[Opening Records supplied section]

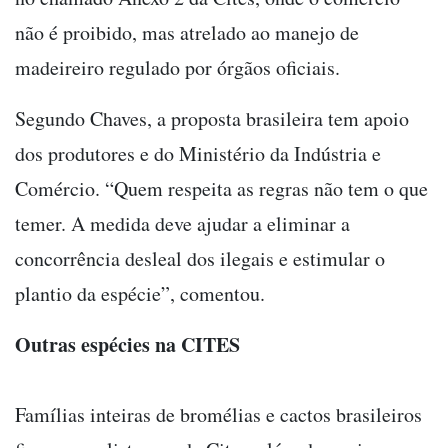
não é proibido, mas atrelado ao manejo de
madeireiro regulado por órgãos oficiais.
Segundo Chaves, a proposta brasileira tem apoio
dos produtores e do Ministério da Indústria e
Comércio. “Quem respeita as regras não tem o que
temer. A medida deve ajudar a eliminar a
concorrência desleal dos ilegais e estimular o
plantio da espécie”, comentou.
Outras espécies na CITES
Famílias inteiras de bromélias e cactos brasileiros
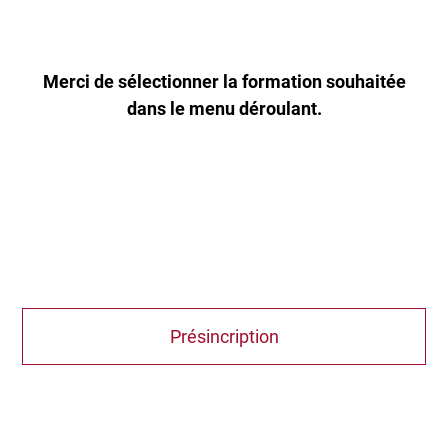
Merci de sélectionner la formation souhaitée
dans le menu déroulant.
Présincription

[Closing Records supplied section]

### Task brief
Restate every record above word for word, without images.

### Solution to this task
não é proibido, mas atrelado ao manejo de
madeireiro regulado por órgãos oficiais.
Segundo Chaves, a proposta brasileira tem apoio
dos produtores e do Ministério da Indústria e
Comércio. “Quem respeita as regras não tem o que
temer. A medida deve ajudar a eliminar a
concorrência desleal dos ilegais e estimular o
plantio da espécie”, comentou.
Outras espécies na CITES
Famílias inteiras de bromélias e cactos brasileiros
Merci de sélectionner la formation souhaitée
dans le menu déroulant.
Présincription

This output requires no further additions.